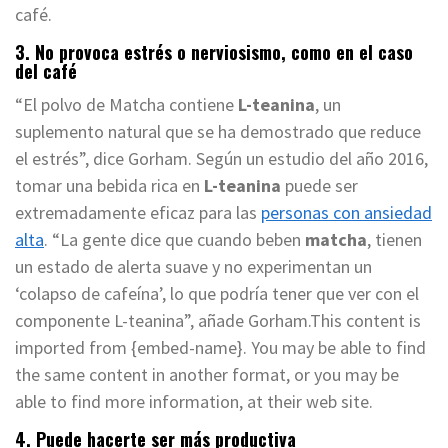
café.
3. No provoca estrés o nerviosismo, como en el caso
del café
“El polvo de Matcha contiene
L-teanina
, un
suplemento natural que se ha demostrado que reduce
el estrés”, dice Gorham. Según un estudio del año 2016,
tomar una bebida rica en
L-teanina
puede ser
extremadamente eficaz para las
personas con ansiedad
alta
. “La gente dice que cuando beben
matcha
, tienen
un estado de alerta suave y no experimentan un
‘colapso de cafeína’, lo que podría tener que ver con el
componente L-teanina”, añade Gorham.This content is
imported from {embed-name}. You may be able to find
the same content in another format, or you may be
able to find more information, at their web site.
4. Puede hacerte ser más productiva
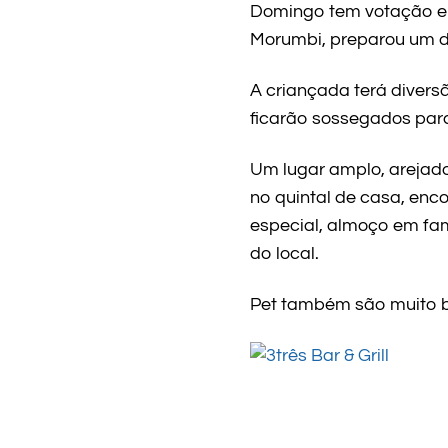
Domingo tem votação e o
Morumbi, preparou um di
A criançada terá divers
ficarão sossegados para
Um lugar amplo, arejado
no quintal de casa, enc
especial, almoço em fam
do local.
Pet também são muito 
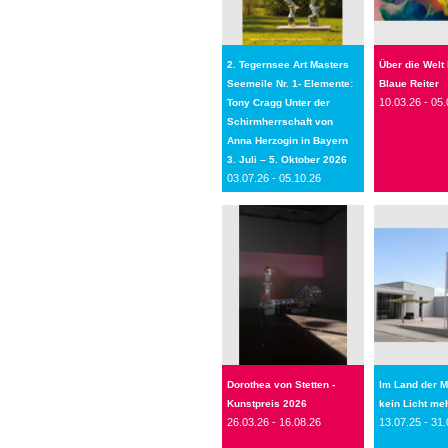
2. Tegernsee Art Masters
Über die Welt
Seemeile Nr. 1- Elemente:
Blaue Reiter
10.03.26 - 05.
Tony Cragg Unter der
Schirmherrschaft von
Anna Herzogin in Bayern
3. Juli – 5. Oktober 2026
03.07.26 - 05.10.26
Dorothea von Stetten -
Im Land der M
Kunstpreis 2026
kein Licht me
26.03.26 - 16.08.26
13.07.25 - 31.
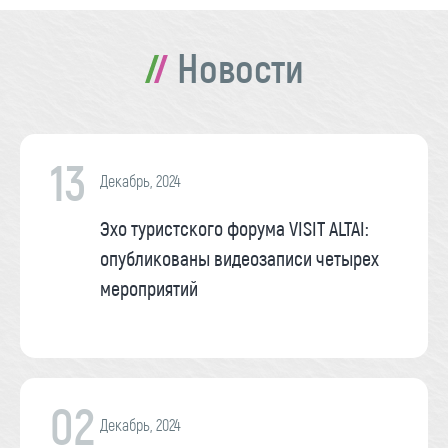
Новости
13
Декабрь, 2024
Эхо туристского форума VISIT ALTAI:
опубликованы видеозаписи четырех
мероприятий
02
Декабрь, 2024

=======

> **TASK**
Each line above that contains the string "estrés" should be identified and copied.

> **EXERCISE RESPONSE**
3. No provoca estrés o nerviosismo, como en el caso
el estrés”, dice Gorham. Según un estudio del año 2016,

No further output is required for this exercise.